In certain cases, however, this contact may be so intense that a number of striking
characteristics diffuse throughout a geographical region, becoming prominent in a number
of languages which are unrelated or only distantly related. As a result, the languages in
question may, in some respects, undergo convergence: they come to resemble one another
more closely than they resemble their closest linguistic relatives in other regions. This state
of affairs we call a linguistic area or, using the German term, a Sprachbund.
Several linguistic areas have been identified by linguists, among them south-east Asia and
the Balkans. South-east Asia is a particularly striking case. Many languages in this area
including Burmese, Thai and Vietnamese are so similar in their structures that linguists
believed for a while that they must all be related in a single family.

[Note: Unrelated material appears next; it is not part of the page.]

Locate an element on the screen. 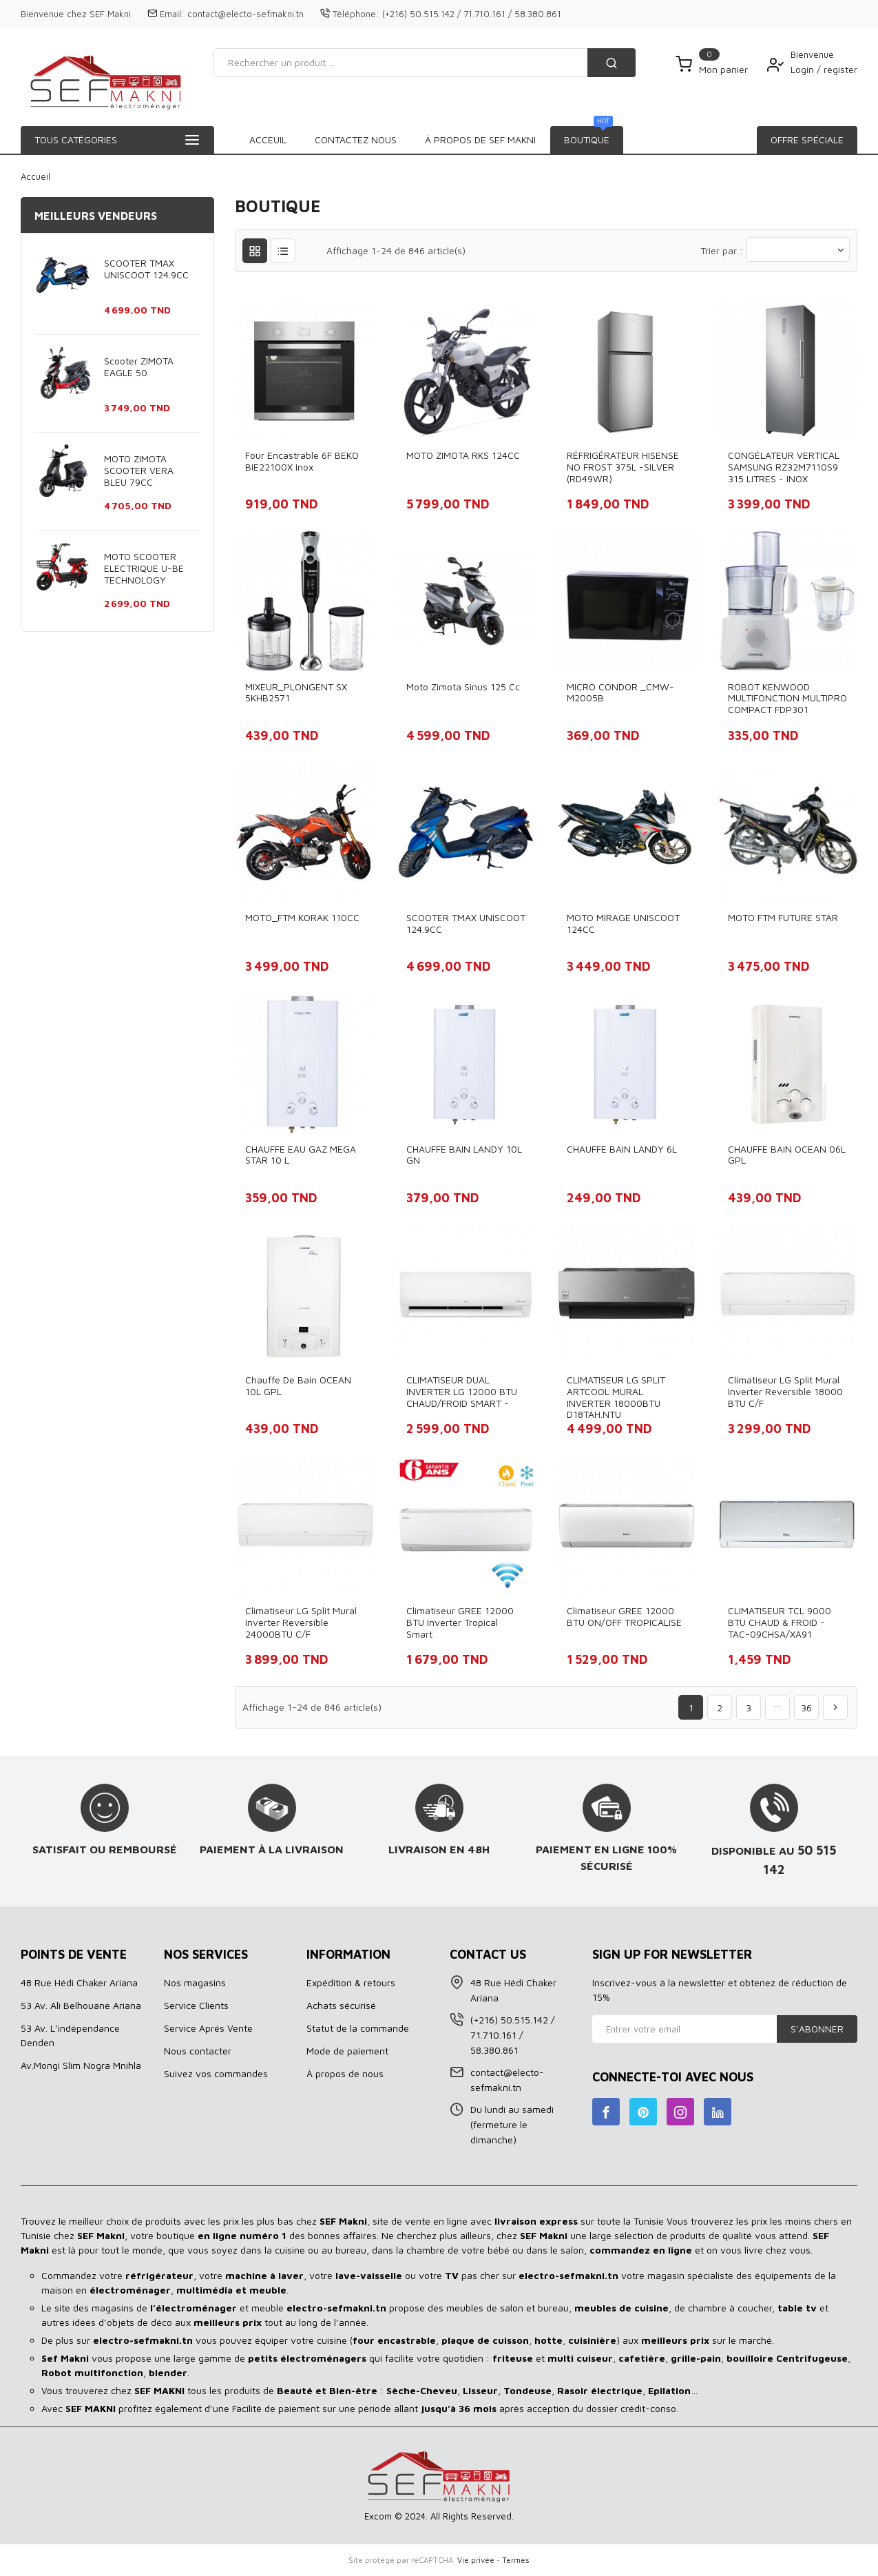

But careful investigation
has revealed that they are not discoverably related to each other at all; they all have true
relatives elsewhere which are not very similar to them, and the striking resemblances result
purely from convergence among neighbouring but unrelated languages.
In the Balkans, Greek and Albanian constitute distinct branches of the Indo-European family,
while Bulgarian, Macedonian and Serbo-Croatian belong to the distinct Slavic branch of
IndoEuropean, and Turkish is not Indo-European at all. Yet all these languages participate to
varying degrees in a language area: they share with one another a range of grammatical
characteristics which they do not share with their closest relatives elsewhere.
The study of language areas is called areal linguistics.